* [DIRECTIONS FOR THIS TASK] Using the data that follows, say how many lines contain the word "Araujo", giving the number by itself.

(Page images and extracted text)
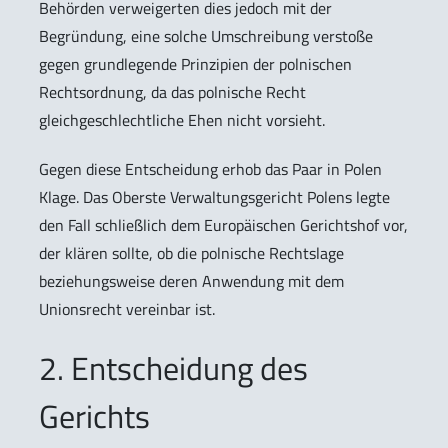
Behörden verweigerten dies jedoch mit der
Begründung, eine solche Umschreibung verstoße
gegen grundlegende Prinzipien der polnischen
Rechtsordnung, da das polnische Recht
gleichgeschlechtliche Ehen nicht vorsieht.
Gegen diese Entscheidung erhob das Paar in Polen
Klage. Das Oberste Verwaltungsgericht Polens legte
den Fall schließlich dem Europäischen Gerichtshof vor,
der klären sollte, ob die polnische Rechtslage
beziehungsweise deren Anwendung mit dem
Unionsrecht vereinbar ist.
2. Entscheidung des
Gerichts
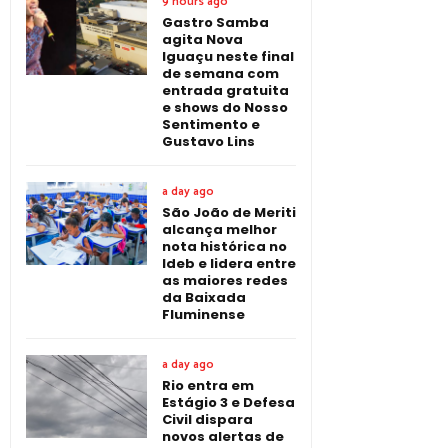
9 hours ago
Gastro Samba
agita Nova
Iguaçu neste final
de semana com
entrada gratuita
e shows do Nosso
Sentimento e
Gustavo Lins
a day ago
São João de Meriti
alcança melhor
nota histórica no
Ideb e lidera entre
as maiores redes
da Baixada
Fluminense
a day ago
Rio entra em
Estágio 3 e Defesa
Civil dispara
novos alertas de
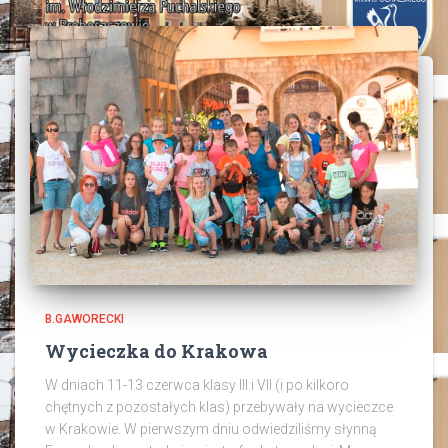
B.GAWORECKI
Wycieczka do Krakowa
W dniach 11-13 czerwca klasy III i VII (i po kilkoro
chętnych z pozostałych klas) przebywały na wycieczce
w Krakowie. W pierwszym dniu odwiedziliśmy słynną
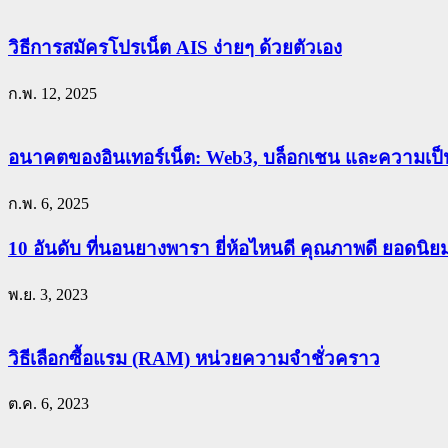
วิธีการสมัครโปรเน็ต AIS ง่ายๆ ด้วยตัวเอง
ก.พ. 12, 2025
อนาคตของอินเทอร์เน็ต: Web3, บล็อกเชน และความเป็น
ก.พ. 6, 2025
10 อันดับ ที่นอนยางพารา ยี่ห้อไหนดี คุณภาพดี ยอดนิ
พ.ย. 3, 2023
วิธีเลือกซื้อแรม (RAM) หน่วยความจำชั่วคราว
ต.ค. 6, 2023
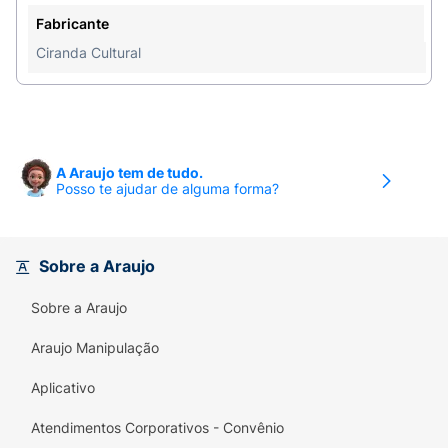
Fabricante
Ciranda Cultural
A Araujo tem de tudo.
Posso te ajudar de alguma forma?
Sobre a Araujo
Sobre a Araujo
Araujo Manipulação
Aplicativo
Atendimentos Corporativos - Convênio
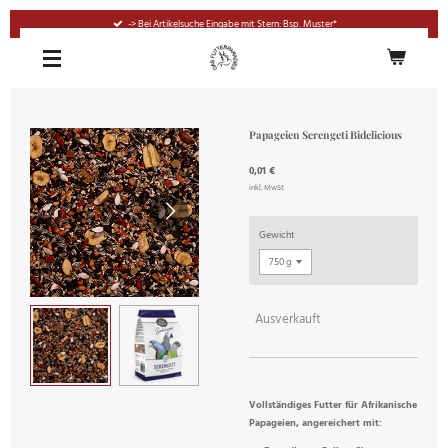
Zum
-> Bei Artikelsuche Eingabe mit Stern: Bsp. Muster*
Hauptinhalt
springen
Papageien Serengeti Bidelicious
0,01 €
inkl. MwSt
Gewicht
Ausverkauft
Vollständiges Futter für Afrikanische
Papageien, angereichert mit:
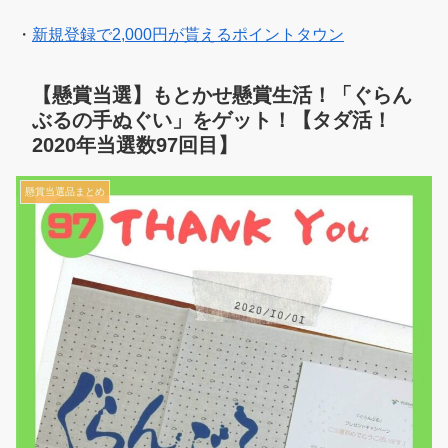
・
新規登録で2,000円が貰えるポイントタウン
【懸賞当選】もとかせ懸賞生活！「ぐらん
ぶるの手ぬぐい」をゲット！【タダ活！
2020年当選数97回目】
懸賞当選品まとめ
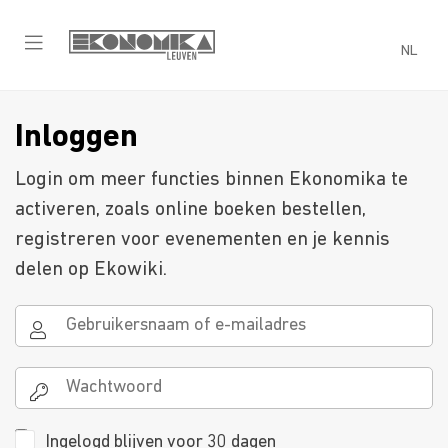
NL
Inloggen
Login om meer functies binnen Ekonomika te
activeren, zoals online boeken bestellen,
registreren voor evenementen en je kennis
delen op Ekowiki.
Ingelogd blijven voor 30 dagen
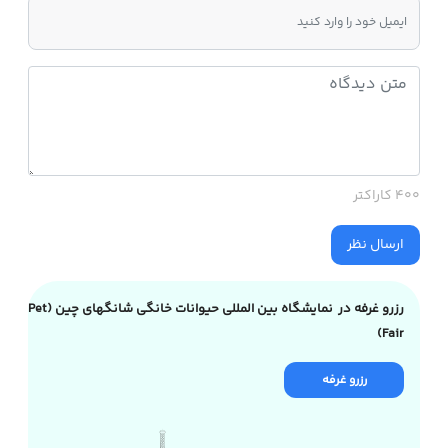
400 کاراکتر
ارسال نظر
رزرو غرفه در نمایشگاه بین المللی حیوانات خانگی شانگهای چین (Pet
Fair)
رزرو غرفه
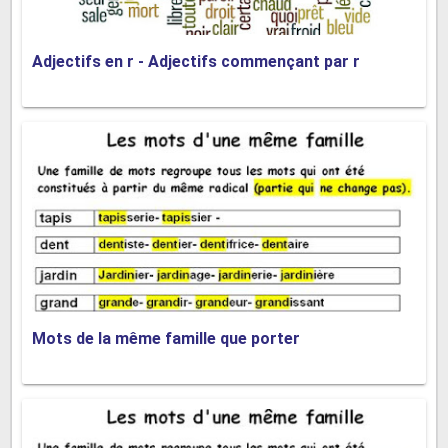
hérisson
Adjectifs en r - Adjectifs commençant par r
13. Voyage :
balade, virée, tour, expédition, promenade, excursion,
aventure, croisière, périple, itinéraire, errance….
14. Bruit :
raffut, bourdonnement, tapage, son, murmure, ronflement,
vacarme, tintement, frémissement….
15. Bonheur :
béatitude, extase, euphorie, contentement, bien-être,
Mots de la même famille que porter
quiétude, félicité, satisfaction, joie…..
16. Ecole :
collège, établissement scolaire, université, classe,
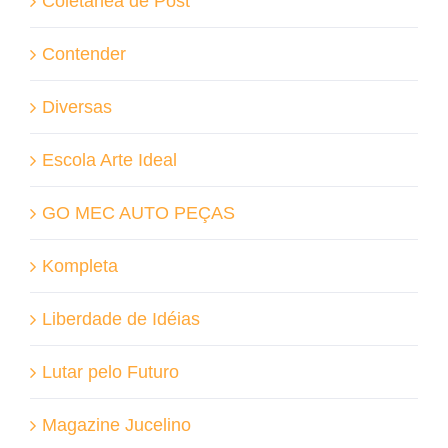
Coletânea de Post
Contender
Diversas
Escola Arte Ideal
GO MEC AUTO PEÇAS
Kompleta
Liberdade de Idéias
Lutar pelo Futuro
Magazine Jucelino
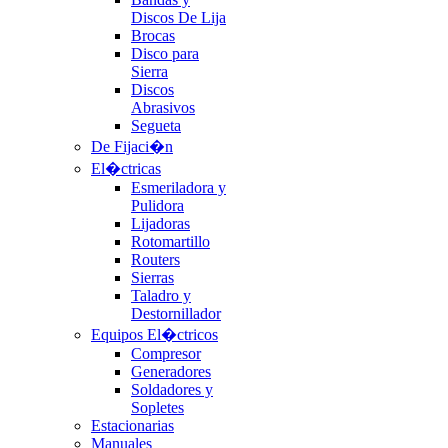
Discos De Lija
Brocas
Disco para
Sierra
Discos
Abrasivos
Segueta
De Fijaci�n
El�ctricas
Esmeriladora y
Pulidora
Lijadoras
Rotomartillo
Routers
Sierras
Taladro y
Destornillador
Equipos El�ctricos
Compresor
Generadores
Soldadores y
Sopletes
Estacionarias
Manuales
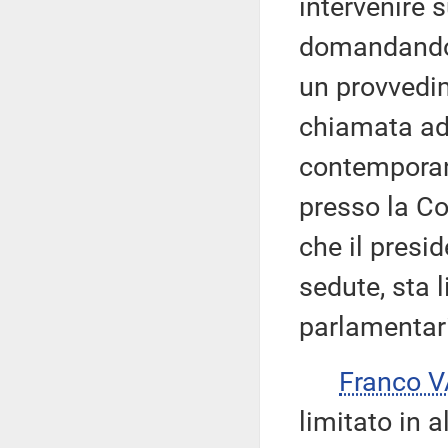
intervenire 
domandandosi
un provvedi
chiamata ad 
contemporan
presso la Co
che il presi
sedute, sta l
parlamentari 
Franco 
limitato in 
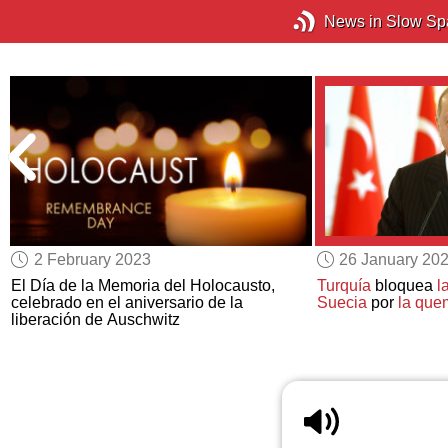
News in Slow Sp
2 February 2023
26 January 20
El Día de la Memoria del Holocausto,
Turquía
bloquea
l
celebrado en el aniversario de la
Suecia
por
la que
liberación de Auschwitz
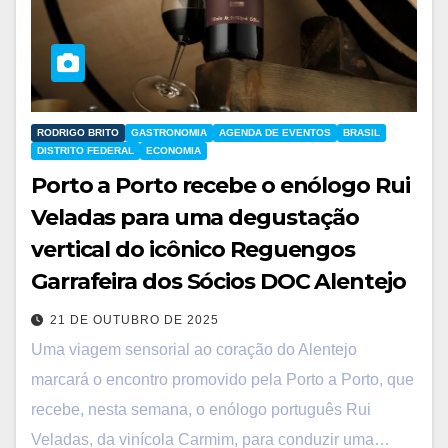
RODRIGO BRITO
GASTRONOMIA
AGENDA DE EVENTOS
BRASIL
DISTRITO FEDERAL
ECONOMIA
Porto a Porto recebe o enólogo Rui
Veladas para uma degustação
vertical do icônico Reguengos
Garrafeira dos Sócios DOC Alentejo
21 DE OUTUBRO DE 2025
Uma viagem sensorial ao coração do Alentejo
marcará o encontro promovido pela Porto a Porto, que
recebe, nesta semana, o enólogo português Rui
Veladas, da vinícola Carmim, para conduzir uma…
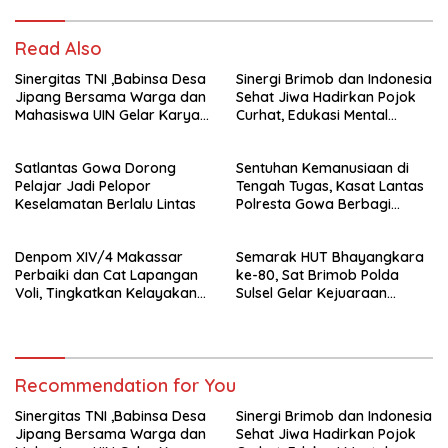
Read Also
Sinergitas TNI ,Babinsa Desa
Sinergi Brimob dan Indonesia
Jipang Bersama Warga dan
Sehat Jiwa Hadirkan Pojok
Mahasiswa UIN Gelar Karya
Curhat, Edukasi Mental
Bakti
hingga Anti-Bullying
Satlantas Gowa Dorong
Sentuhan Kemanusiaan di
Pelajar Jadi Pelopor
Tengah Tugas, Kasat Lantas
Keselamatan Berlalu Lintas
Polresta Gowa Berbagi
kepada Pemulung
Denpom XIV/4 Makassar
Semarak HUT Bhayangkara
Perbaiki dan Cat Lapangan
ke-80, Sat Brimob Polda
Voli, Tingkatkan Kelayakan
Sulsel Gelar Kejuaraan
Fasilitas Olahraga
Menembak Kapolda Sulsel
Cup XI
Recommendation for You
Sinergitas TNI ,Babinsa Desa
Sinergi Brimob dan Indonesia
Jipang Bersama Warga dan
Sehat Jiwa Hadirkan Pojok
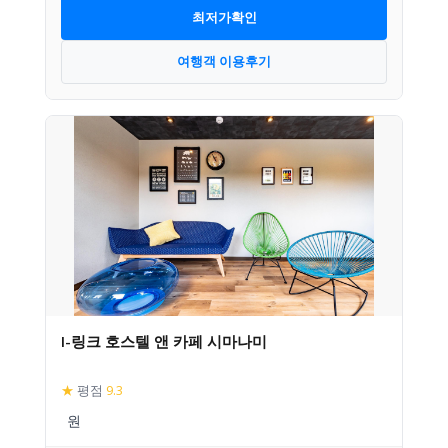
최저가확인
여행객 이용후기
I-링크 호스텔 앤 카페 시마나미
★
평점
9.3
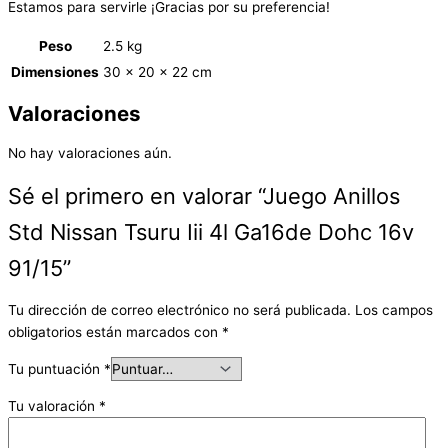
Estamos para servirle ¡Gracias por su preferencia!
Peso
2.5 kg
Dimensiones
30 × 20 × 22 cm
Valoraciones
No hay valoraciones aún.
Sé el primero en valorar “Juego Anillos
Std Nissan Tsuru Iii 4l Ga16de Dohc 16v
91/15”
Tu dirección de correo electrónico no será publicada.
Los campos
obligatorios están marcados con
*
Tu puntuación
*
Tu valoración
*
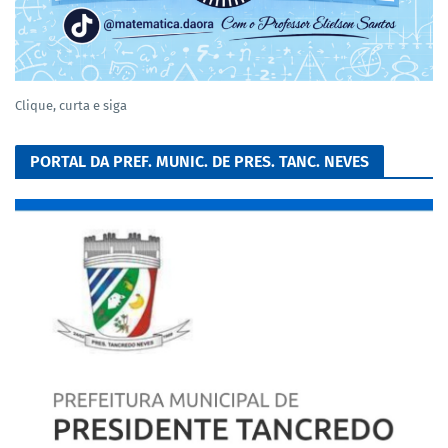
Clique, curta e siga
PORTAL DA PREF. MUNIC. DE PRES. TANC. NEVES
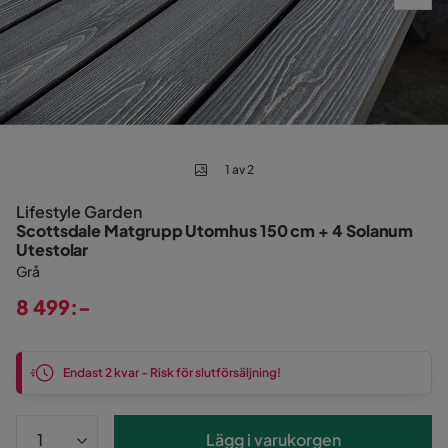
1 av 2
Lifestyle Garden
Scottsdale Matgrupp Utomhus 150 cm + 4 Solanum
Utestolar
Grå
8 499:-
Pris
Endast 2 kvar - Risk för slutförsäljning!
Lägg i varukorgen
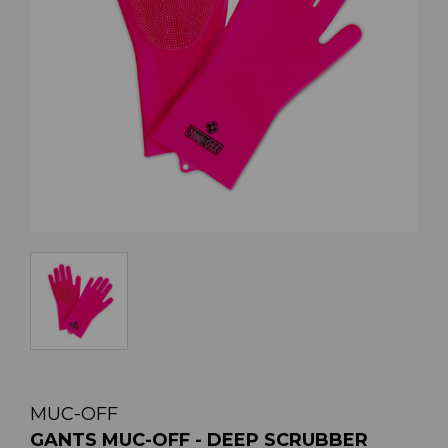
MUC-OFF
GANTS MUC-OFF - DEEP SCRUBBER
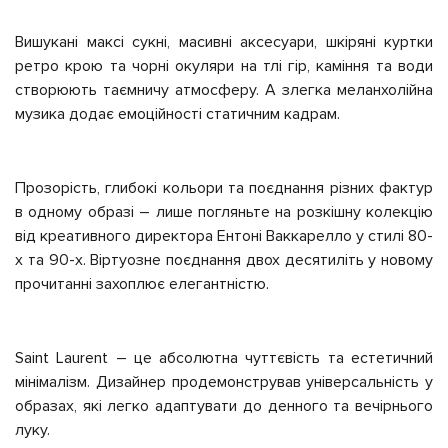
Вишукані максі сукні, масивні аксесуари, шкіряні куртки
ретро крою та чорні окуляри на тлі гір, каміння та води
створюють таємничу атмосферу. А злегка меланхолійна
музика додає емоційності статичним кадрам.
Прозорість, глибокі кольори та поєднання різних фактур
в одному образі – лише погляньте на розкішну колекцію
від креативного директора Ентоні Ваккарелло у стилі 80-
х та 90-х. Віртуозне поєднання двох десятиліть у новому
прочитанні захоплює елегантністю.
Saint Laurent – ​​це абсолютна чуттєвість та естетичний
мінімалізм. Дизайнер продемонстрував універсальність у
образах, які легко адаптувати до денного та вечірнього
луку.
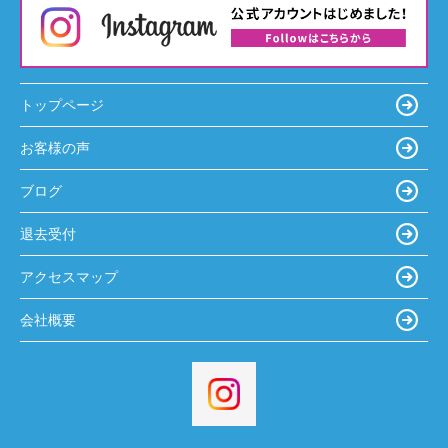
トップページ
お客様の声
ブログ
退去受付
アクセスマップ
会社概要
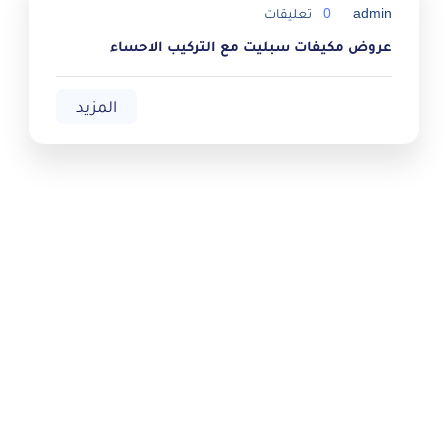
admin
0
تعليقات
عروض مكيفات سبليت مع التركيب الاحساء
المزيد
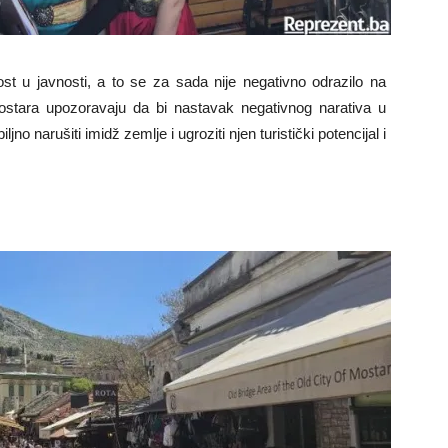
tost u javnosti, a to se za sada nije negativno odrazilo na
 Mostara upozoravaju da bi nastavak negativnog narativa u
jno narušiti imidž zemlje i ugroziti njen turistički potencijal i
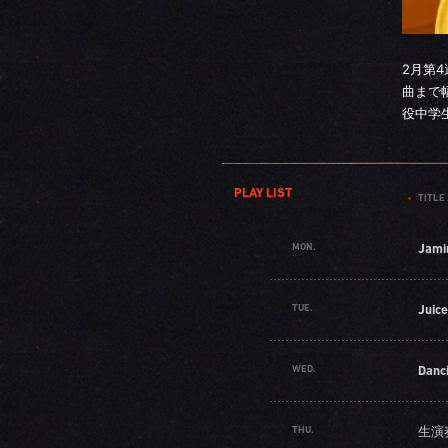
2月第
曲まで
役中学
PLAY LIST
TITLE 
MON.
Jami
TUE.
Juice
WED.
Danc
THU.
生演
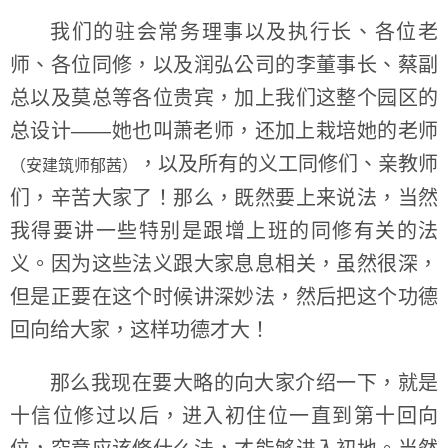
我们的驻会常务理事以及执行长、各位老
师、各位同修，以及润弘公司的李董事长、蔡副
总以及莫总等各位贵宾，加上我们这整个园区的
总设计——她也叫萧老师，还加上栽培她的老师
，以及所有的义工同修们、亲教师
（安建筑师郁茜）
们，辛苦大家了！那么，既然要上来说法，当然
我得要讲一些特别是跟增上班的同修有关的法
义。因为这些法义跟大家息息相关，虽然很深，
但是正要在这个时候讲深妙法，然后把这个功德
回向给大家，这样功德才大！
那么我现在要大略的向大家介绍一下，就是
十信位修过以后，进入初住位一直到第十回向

* [WRITTEN RESPONSE] 4